Implementation of the Comprehensive Family of HIV Surveys To conduct sentinel surveillance for HIV in 30 metropolitan areas, funding was awarded to health departments of 23 states, the District of Columbia, and Puerto Rico on January 29, 1988, with additional funds awarded May 1, 1988. More than 420 different surveys will be conducted in sexually transmitted diseases clinics, drug abuse treatment centers, tuberculosis clinics, women's health clinics, sentinel hospitals, and newborn infant screening programs (in which a sample of specimens routinely collected from newborns are anonymously tested to indicate the prevalence of HIV infection in childbearing women).

A program to evaluate HIV seroprevalence in college students has begun. By the end of 1988, a total of 20 colleges will participate, and approximately 20,000 serum samples will have been tested.

National Household Seroprevalence Survey (NHSS) A contract for the NHSS was awarded to the Research Triangle Institute. The NHSS will be conducted in two phases. Phase I will be a pilot phase to determine the feasibility of conducting household interviews to obtain demographic information, HIV risk factors, and a blood test for HIV. If Phase I shows that the NHSS is feasible and if funds are available, Phase II, a probability sample of households from throughout the United States, would begin late in 1989 and would include approximately 50,000 respondents.

National Health Interview Survey: AIDS Attitudes and Knowledge Survey

An AIDS questionnaire was developed for the National Health Interview Survey to provide estimates of public knowledge and attitudes about AIDS and changes in knowledge and attitudes over time. The first phase of the survey was conducted from August 1987 through January 1988 and showed continuous increases in knowledge of how HIV is transmitted. A second phase that began in early May 1988 contains additional questions to assist in the evaluation of the "Understanding AIDS" mailing (4). Reported by: AIDS Program, Center for Infectious Diseases; National Center for Health Statistics, CDC.

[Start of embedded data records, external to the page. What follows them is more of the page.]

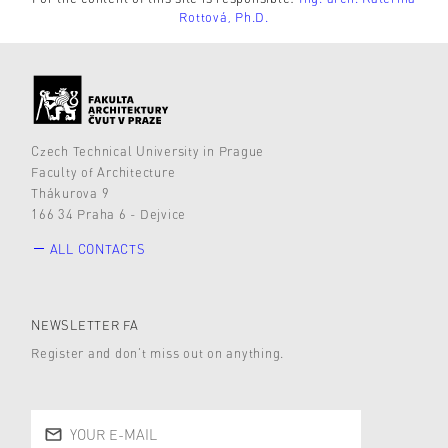
Rottová, Ph.D.
Czech Technical University in Prague
Faculty of Architecture
Thákurova 9
166 34 Praha 6 - Dejvice
ALL CONTACTS
NEWSLETTER FA
Register and don’t miss out on anything.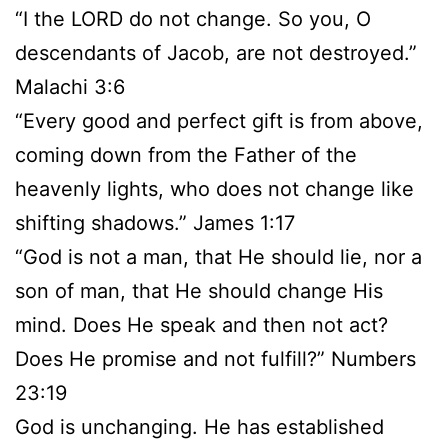
“I the LORD do not change. So you, O
descendants of Jacob, are not destroyed.”
Malachi 3:6
“Every good and perfect gift is from above,
coming down from the Father of the
heavenly lights, who does not change like
shifting shadows.” James 1:17
“God is not a man, that He should lie, nor a
son of man, that He should change His
mind. Does He speak and then not act?
Does He promise and not fulfill?” Numbers
23:19
God is unchanging. He has established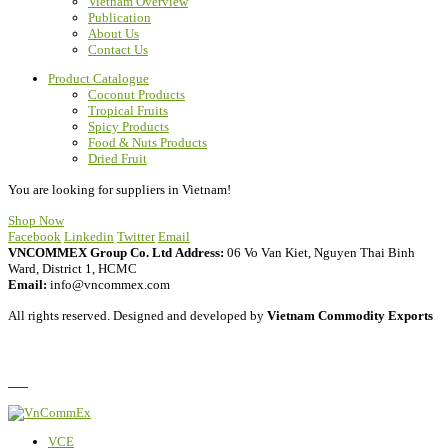
Vietnam Overview
Publication
About Us
Contact Us
Product Catalogue
Coconut Products
Tropical Fruits
Spicy Products
Food & Nuts Products
Dried Fruit
You are looking for suppliers in Vietnam!
Shop Now
Facebook
Linkedin
Twitter
Email
VNCOMMEX Group Co. Ltd
Address:
06 Vo Van Kiet, Nguyen Thai Binh
Ward, District 1, HCMC
Email:
info@vncommex.com
All rights reserved. Designed and developed by
Vietnam Commodity Exports
Privacy Policy
FAQ
VCE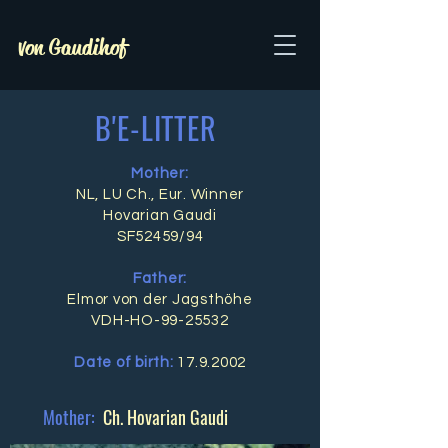
von Gaudihof
B'E-LITTER
Mother:
NL, LU Ch., Eur. Winner
Hovarian Gaudi
SF52459/94
Father:
Elmor von der Jagsthöhe
VDH-HO-99-25532
Date of birth:
17.9.2002
Mother:
Ch. Hovarian Gaudi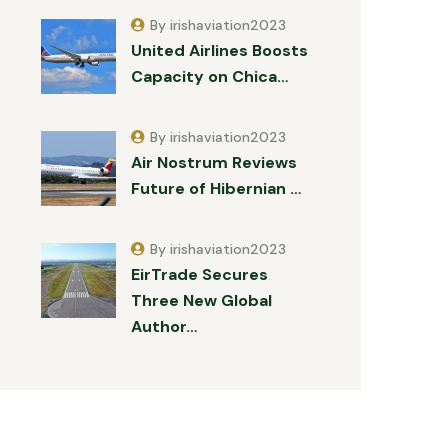
By irishaviation2023
United Airlines Boosts
Capacity on Chica…
By irishaviation2023
Air Nostrum Reviews
Future of Hibernian …
By irishaviation2023
EirTrade Secures
Three New Global
Author…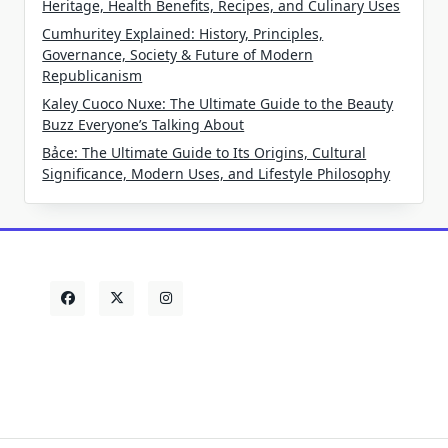
Heritage, Health Benefits, Recipes, and Culinary Uses
Cumhuritey Explained: History, Principles,
Governance, Society & Future of Modern
Republicanism
Kaley Cuoco Nuxe: The Ultimate Guide to the Beauty
Buzz Everyone’s Talking About
Bảce: The Ultimate Guide to Its Origins, Cultural
Significance, Modern Uses, and Lifestyle Philosophy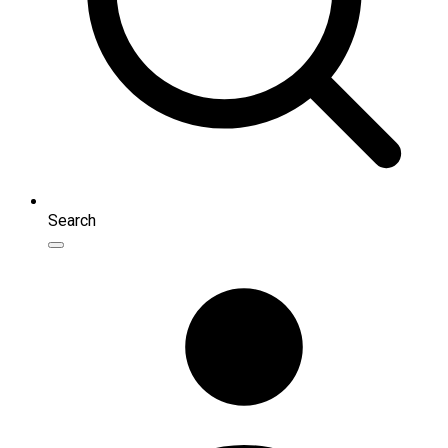
Search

  1. CDC. Human immunodeficiency virus infection in the United States: a review of current knowledge. MMWR 1987;36(suppl S-6).

  2. CDC. Quarterly report to the Domestic Policy Council on the prevalence and rate of spread of HIV and AIDS in the United States. MMWR 1988;37:223-6.

  3. Morgan WM, Curran JW. Acquired immunodeficiency syndrome: current and future trends. Public Health Rep 1986;101:459-65.

  4. CDC. Understanding AIDS: an information brochure being mailed to all US households. MMWR 1988;37:261-9.